I have broad research interests and experience in bioinformatics, cancer genomics and data analytics. These research areas mainly involve developing and applying bioinformatics and computational approaches to analyse large-scale cancer datasets to uncover novel diagnostic and prognostic biomarkers. I also lead the Cancer Research UK Barts Centre Bioinformatics Core Facility.
Transcriptomic analysis of cutaneous squamous cell carcinoma reveals a multigene prognostic signature associated with metastasis. J Am Acad Dermatol. 2023 S0190-9622(23)02504-5. PMID: 37586461
ACSNI: An unsupervised machine-learning tool for prediction of tissue-specific pathway components using gene expression profiles. Patterns (2021) 2(6), 100270. PMID: 34179848
The genomic landscape of actinic keratoses. J Invest Dermatol (2021) 141(7):1664-1674.e7. PMID: 33482222
Applications and analysis of targeted genomic sequencing in cancer studies. Computational and Structural Biotechnology Journal (2019) 17, 1348-1359. PMID: 31762958
The genomic landscape of cutaneous SCC reveals drivers and a novel azathioprine associated mutational signature. Nature Commun (2018) 9(2) 3667. PMID: 30202019
My main research interests lie in developing and applying bioinformatics and computational approaches to analyse large-scale cancer datasets to uncover novel diagnostic and prognostic features. In particular, I am interested in applying machine learning / AI algorithms to integrate multi-omics and clinicopathological data to derive diagnostic and prognostic tools for patient stratification.
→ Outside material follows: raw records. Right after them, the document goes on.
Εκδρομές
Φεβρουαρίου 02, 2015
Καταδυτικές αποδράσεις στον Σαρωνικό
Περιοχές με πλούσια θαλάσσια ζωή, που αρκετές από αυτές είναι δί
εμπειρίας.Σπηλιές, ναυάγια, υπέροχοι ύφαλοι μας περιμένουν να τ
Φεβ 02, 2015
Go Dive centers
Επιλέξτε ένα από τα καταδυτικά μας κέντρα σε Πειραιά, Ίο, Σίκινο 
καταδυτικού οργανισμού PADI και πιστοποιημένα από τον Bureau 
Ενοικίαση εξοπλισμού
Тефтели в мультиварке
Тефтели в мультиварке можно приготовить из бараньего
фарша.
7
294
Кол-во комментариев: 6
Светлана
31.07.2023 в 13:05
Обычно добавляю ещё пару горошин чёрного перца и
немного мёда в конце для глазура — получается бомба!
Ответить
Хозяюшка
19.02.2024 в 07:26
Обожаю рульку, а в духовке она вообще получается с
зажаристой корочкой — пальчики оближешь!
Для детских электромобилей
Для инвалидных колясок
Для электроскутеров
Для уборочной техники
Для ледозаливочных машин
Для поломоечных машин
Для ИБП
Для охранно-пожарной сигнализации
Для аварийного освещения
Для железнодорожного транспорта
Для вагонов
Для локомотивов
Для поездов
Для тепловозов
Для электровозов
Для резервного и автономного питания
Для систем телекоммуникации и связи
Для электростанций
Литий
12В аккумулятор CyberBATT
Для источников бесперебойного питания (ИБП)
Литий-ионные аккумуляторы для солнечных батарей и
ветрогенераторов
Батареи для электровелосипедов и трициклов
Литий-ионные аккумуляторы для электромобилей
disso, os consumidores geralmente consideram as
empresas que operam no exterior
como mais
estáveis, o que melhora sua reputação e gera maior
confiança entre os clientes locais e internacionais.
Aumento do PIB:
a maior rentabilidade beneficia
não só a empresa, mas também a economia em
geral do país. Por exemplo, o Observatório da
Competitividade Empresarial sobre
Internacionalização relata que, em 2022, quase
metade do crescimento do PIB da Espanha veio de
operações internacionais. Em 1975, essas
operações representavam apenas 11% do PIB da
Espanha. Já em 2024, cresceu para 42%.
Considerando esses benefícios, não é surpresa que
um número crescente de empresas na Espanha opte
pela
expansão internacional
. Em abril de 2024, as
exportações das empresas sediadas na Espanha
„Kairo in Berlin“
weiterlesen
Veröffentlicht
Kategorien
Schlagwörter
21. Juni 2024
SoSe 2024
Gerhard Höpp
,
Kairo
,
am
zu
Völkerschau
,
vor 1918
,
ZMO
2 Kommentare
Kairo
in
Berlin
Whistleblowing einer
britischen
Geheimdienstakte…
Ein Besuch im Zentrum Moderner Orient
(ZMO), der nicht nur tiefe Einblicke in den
I also lead the CRUK Barts Centre Bioinformatics Core Service.
Biomedical science, especially cancer research, is increasingly data driven, as new bioanalytical techniques deliver ever more data about DNA, RNA, proteins, metabolites and the interactions between them, in the whole tissue and single-cell levels. Given the increasing amount of omics datasets (big-data), the challenges are in how to analyse large-scale datasets and interpret the results accurately and thoroughly, and to identify “driver” events and predictive biomarkers in tumour development and progression.
Our research interests include the following:
Cancer genomics and evolution
Focusing on large-scale multi-omics datasets, we develop analytic pipelines and identify novel driver events, molecular subtypes, and diagnostic / prognostic signatures in cancer development and progression based on machine learning and data integration techniques. Using bulk tissue RNA-seq data, we are also interested in investigating immune and stromal landscape and signatures for patient subgrouping and stratification. Currently we are working on multi-omics datasets of cutaneous and oesophageal squamous cell carcinoma. We also investigate the clonal evolutionary patterns of these tumours and further understand how clonal / subclonal architecture affects clinical features of patients.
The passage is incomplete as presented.